All that happens is that it runs the function scrape to get the relevant bibliographic data from the page:

function scrape(doc,url) {
	var fullTextUrl = url + "&hdAction=lnkhtml"
	var pdfUrl = url + "&hdAction=lnkpdf"
	var xpath = "//div/table/tbody/tr/td/div/table[3]/tbody/tr[6]/td"
	var allRefText = Zotero.Utilities.cleanString(doc.evaluate(xpath, doc, null, XPathResult.ANY_TYPE, null).iterateNext().textContent);

// bib data scraper code here

// zotero entry creation code here

// obtaining the pdf and fulltext attachments here

}

The first two lines are our “cheat” to get the fulltext url and the pdf url by appending the right GET string to the request.

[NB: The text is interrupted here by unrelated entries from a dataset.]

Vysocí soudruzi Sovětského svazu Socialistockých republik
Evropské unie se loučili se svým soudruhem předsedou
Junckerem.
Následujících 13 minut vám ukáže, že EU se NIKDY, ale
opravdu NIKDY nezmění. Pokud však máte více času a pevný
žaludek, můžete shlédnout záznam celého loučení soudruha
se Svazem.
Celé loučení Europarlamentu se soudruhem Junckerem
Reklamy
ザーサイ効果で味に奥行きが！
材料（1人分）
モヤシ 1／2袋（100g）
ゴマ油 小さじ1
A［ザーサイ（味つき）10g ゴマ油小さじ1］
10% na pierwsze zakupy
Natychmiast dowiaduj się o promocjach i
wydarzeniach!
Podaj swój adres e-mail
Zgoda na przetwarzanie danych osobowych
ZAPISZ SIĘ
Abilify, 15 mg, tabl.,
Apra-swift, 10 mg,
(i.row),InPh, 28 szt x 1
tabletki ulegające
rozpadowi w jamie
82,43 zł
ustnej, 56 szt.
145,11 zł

The next line defines the xpath expression used to get the bibliographic data. I couldn't see a straightforward way of getting “everything after the bold 'Title: ' text and before the bold 'Author(s): ' text” with XPath, so I decided to use a regular expression approach on the text assigned to the variable allRefText above.

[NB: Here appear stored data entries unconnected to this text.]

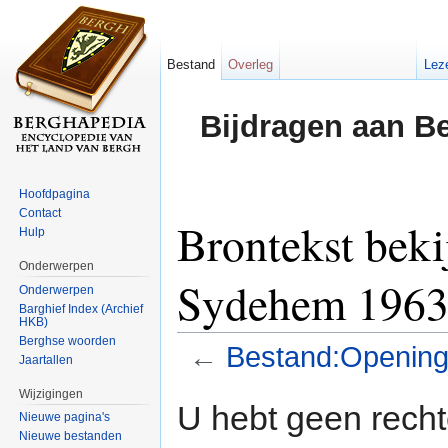
Bestand
Overleg
Lez
Bijdragen aan B
Hoofdpagina
Contact
Brontekst bek
Hulp
Onderwerpen
Sydehem 1963 
Onderwerpen
Barghief Index (Archief
HKB)
Berghse woorden
←
Bestand:Opening
Jaartallen
Ga naar:
navigatie
,
zoeken
Wijzigingen
U hebt geen rech
Nieuwe pagina's
Nieuwe bestanden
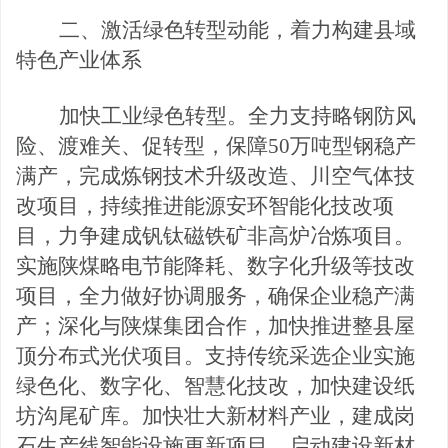
二、激活绿色转型动能，着力构建县域
特色产业体系
加快工业绿色转型。全力支持略钢防风
险、渡难
关、促转型，保障
50万吨型钢稳产
满产，完成炼钢技术升级改造、川空气体技
改项目，持续推进能源安环智能化技改项
目，力争建成钒钛磁铁矿非高炉冶炼项目。
实施陕煤略电节能降耗、数字化升级等技改
项目，全力做好协调服务，确保企业稳产满
产；深化与陕煤集团合作，加快推进整县屋
顶分布式光伏项目。支持传统采选企业实施
绿色化、数字化、智慧化技改，加快建设纸
坊沟尾矿库。加快壮大新材料产业，建成岗
石生产线智能设施更新项目，启动建设新材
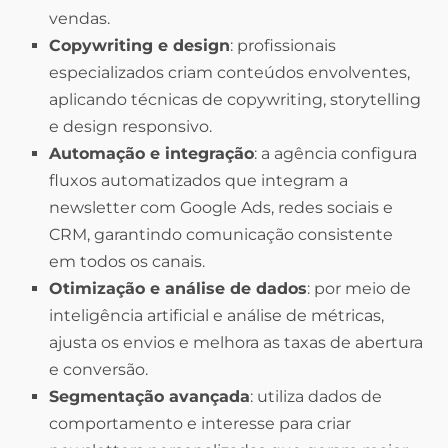
vendas.
Copywriting e design
: profissionais
especializados criam conteúdos envolventes,
aplicando técnicas de copywriting, storytelling
e design responsivo.
Automação e integração
: a agência configura
fluxos automatizados que integram a
newsletter com Google Ads, redes sociais e
CRM, garantindo comunicação consistente
em todos os canais.
Otimização e análise de dados
: por meio de
inteligência artificial e análise de métricas,
ajusta os envios e melhora as taxas de abertura
e conversão.
Segmentação avançada
: utiliza dados de
comportamento e interesse para criar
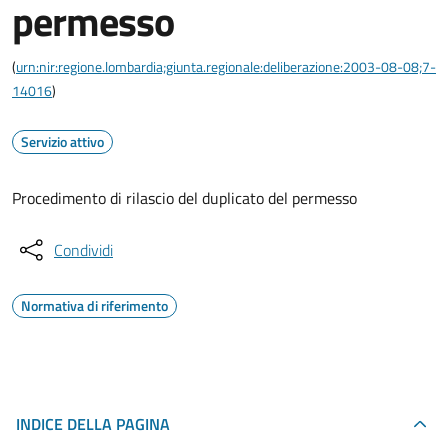
permesso
(
urn:nir:regione.lombardia;giunta.regionale:deliberazione:2003-08-08;7-
14016
)
Servizio attivo
Procedimento di rilascio del duplicato del permesso
Condividi
Normativa di riferimento
INDICE DELLA PAGINA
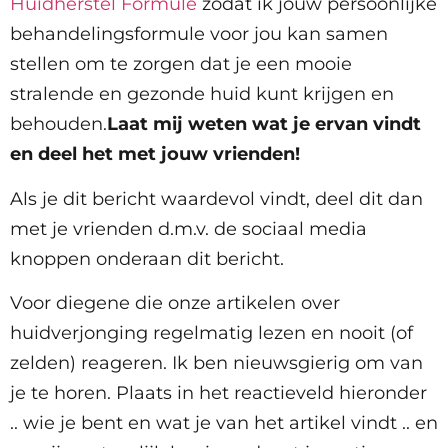
Huidherstel Formule
zodat ik jouw persoonlijke
behandelingsformule voor jou kan samen
stellen om te zorgen dat je een mooie
stralende en gezonde huid kunt krijgen en
behouden.
Laat mij weten wat je ervan vindt
en deel het met jouw vrienden!
Als je dit bericht waardevol vindt, deel dit dan
met je vrienden d.m.v. de sociaal media
knoppen onderaan dit bericht.
Voor diegene die onze artikelen over
huidverjonging regelmatig lezen en nooit (of
zelden) reageren. Ik ben nieuwsgierig om van
je te horen. Plaats in het reactieveld hieronder
.. wie je bent en wat je van het artikel vindt .. en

the code we use to obtain the title is as follows:

	var titleRe = "Title: (.*?) Author";
	var title = getItem(allRefText,titleRe);

and to get the raw authors string (this will be post-processed by Zotero) we use this code:

	var authorsRe = "Author.*?: (.*?)Journal";
	var authors = getItem(allRefText,authorsRe);

note the use of the getItem function to obtain the regular expressioin. Here is the code for this:

function getItem(reftext,re) {
    var item = reftext.match(re);
    // Zotero.debug(item[1]);
    return item[1];
}

Note that we've commented out the Zotero.debug line, but used it during development to make sure that the regular expressions were returning the correct thing. the reftext.match(re) line returns an array. The entire matching string is the first item in the item array. The second item in the aray ( item[1] ) which is what we return is the captured match - the part of the string that is matched by the (.*?) expression in each regurlar expression.

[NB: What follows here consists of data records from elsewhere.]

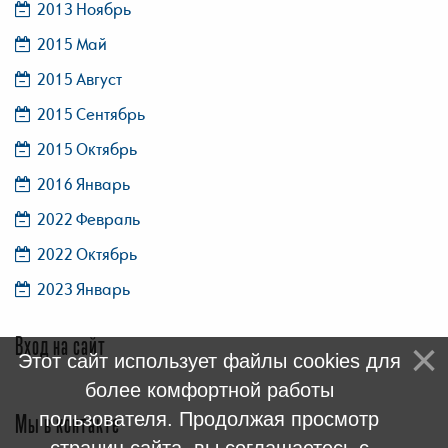
2013 Ноябрь
2015 Май
2015 Август
2015 Сентябрь
2015 Октябрь
2016 Январь
2022 Февраль
2022 Октябрь
2023 Январь
Вход на сайт
Этот сайт использует файлы cookies для
более комфортной работы
пользователя. Продолжая просмотр
Мы в контакте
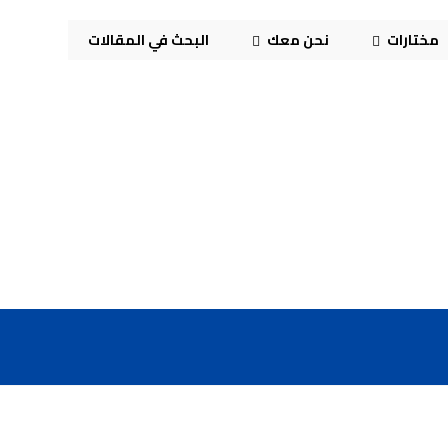
مختارات
نحن معك
البحث في المقالات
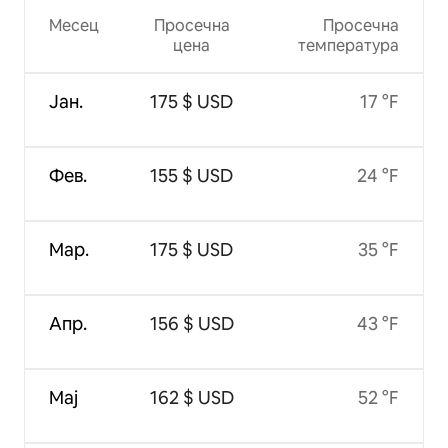
Месец
Просечна
Просечна
цена
температура
Јан.
175 $ USD
17 °F
Фев.
155 $ USD
24 °F
Мар.
175 $ USD
35 °F
Апр.
156 $ USD
43 °F
Мај
162 $ USD
52 °F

We repeat the call to getItem for each bibliographic item we are interested in:

	var titleRe = "Title: (.*?) Author";
	var authorsRe = "Author.*?: (.*?)Journal";
 	var journalRe = "Journal: (.*?)ISSN";
	var issnRe = "ISSN: (.*?)Year";
	var yearRe = "Year: (.*?) Volume";
        var volRe = "Volume: (.*?)Issue";
        var issueRe = "Issue: (.*?)Page";
        var pageRe = "Page: (.*?)DOI";
        var doiRe = "DOI: (.*?)Publisher";
        var publisherRe = "Publisher: (.*?)Abstract";
        var abstractRe = "Abstract: (.*?)Keywords";

We can also derive the article url from the DOI:

        var articleUrl = "http://www.emeraldinsight.com/"+doi;

Getting this into the Zotero database

Once we've obtained this data and verified with Zotero.debug that the XPath and regular expressions are working, we can start passing the data on to Zotero:

	var newArticle = new Zotero.Item('journalArticle');

	newArticle.title = title;
	newArticle.journal = journal;
	newArticle.ISSN = issn;
	newArticle.year = year;
	newArticle.volume = vol;
	newArticle.issue = issue; 
	newArticle.pages = page
	newArticle.DOI = doi;
	newArticle.publisher = publisher;
	newArticle.abstractNote = abstract;
	newArticle.url = articleUrl;
	Zotero.debug(newArticle);

Authors are a little more complex. Emerald insight formats authors as “firstname[space]surname” and splits multiple authors with commas. So we can write the following code to make it easy for Zotero to deal with:

	var aus = authors.split(",");
	 for (var i=0; i< aus.length ; i++) {
		 newArticle.creators.push(Zotero.Utilities.cleanAuthor(aus[i], "author"));
	}

(if the authors were in the format “Smith, John” we'd use a slightly different call to cleanAuthor - Zotero.Utilities.cleanAuthor(aus[i], “author”, true) will automatically swap the surname and forename)

Finally, the article needs to be saved. This is done with:

        newArticle.complete();

This stores the citation in Zotero's database.

Development tips

Each different type of citation has a different set of fields available for it (like the 'title','issue', etc. above) . One way of finding out what fields are available for a particular type are to look at https://www.zotero.org/trac/browser/extension/branches/1.0/chrome/locale/en-US/zotero/zotero.properties which lists all of the names used by Zotero. Types are listed as “itemTypes” entries, and fields are listed as “itemFields”.